Four kernel callbacks per cycle. On a sleep of thirty seconds, that is eight callbacks per minute, or 480 per hour, on the same memory region. The correlation window closes, and the alert fires.

Who wakes up the sleeping beacon

A question most articles do not address. If the code is encrypted, what decrypts it? The encryption logic itself must live somewhere executable. This "something" is the wake-up mechanism, and it has to satisfy three constraints:

It must be executable at wake time (since the beacon's main code is encrypted)
It must contain the decryption routine
It must be triggered by something outside the encrypted code (because encrypted code cannot wake itself up)

Different approaches solve this differently:

Ekko uses a Timer Queue callback. CreateTimerQueueTimer schedules a function to run inside the Windows thread pool. When the timer fires, a system worker thread calls into a ROP chain built from gadgets inside signed DLLs, which performs the decryption.
Foliage uses an APC queued through NtQueueApcThread. When the beacon thread is alertable, the APC fires and executes the decryption ROP chain.
Waitable timer + APC routine: combines NtCreateTimer with an APC callback.

In every case, the wake-up mechanism is external to the encrypted code, because encrypted code cannot execute. This external trigger is always the residual, the part that cannot be hidden. It becomes the new target for the scanner.

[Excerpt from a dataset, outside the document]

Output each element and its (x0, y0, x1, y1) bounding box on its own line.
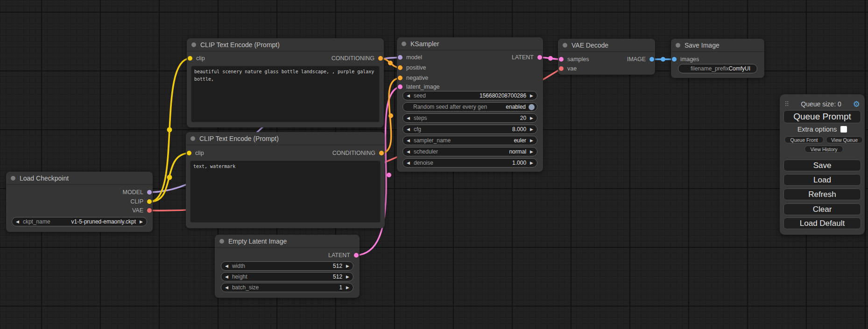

What Layer 1 alone leaves open

With only Layer 1, several failures remain:

Failure 1: the stack still attributes you. Your code is encrypted, but the stack of your thread still contains return addresses that point to your module. The scanner does not need to disassemble. It just verifies that the address falls inside a MEM_PRIVATE region. It does. Detection.

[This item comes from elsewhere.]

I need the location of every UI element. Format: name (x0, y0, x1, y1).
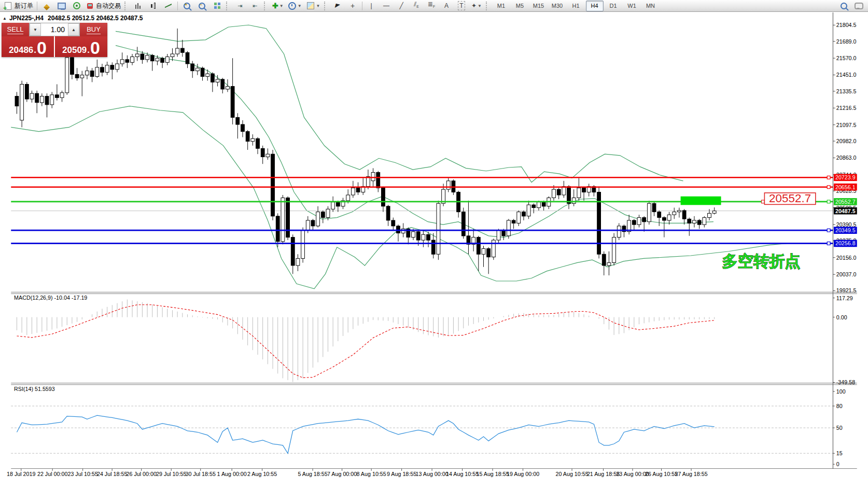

Failure 2: the heap is naked. Config, keys, tokens, output buffers, all sit in plain text on the heap. Any dump reads them.

Failure 3: the wake-up trampoline is an indicator by itself. A timer queue callback that runs every thirty seconds, calling NtProtectVirtualMemory on the same region, is a textbook beacon signature.

Failure 4: the flip-flop telemetry. Four NtProtectVirtualMemory calls per cycle equals 480 per hour on the same region. No cryptography hides that from kernel-side observation.

Layer 1 is necessary. It is not sufficient. The next layer picks up the stack problem.

Part III: Layer 2, Thread Stack Spoofing

The principle

While the thread sleeps, rewrite the saved RBP and return addresses on its stack. Replace them with addresses that point to legitimate system functions. After the rewrite, a stack walk reads:

Frame 1: ntdll!NtWaitForSingleObject+0x14
Frame 2: kernelbase!WaitForSingleObjectEx+0x8E
Frame 3: kernel32!BaseThreadInitThunk+0x14
Frame 4: ntdll!RtlUserThreadStart+0x21

Every frame points inside a Microsoft-signed DLL loaded legitimately. None of them points into your module. The thread looks like a system worker waiting on a handle.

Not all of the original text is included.